I'm trying to solve this elementary inequality, but so far no clue. Can anybody solve it? I tried am/gm inequality on both side, but yield the same result hence no inequality. Also I tried other tricks, but no answer.
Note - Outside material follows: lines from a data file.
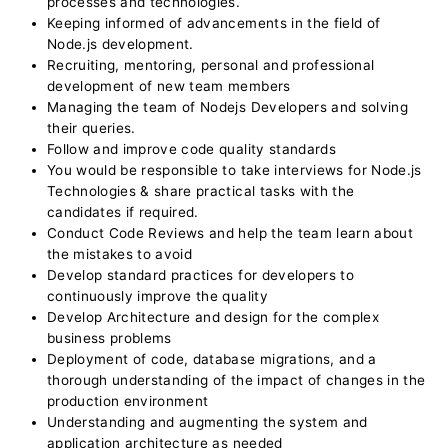
processes and technologies.
Keeping informed of advancements in the field of
Node.js development.
Recruiting, mentoring, personal and professional
development of new team members
Managing the team of Nodejs Developers and solving
their queries.
Follow and improve code quality standards
You would be responsible to take interviews for Node.js
Technologies & share practical tasks with the
candidates if required.
Conduct Code Reviews and help the team learn about
the mistakes to avoid
Develop standard practices for developers to
continuously improve the quality
Develop Architecture and design for the complex
business problems
Deployment of code, database migrations, and a
thorough understanding of the impact of changes in the
production environment
Understanding and augmenting the system and
application architecture as needed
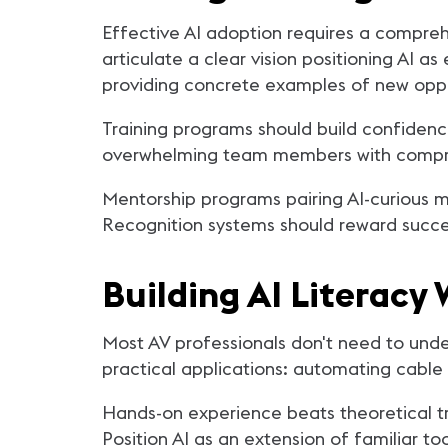
Effective AI adoption requires a compre
articulate a clear vision positioning AI 
providing concrete examples of new oppor
Training programs should build confidenc
overwhelming team members with comprehen
Mentorship programs pairing AI-curious me
Recognition systems should reward succes
Building AI Literac
Most AV professionals don't need to unde
practical applications: automating cabl
Hands-on experience beats theoretical tr
Position AI as an extension of familiar t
Any proofs or hint would be appreciated.This is the problem:
assume $a,b,c,d$ are real positive numbers i.e. $a,b,c,d, \in \mathbb{R}^+$. prove that:
$$a^4b + b^4c + c^4d+ d^4a \ge abcd(a+b+c+d).$$
We need to prove that $$\sum_{cyc}\frac{a^3}{cd}\geq a+b+c+d.$$ Now, by C-S $$\sum_{cyc}\frac{a^3}{cd}=\sum_{cyc}\frac{a^4}{acd}\geq\frac{(a^2+b^2+c^2+d^2)^2}{abc+abd+acd+bcd}.$$ Thus, it remains to prove that $$\frac{(a^2+b^2+c^2+d^2)^2}{abc+abd+acd+bcd}\geq a+b+c+d$$ or $$\sum_{cyc}a^4+\frac{1}{2}\sum_{sym}a^2b^2\geq4abcd+\frac{1}{2}\sum_{sym}a^2bc,$$ which is true by Muirhead because $(4,0,0,0)\succ(1,1,1,1)$ and $(2,2,0,0)\succ(2,1,1,0)$.
Done!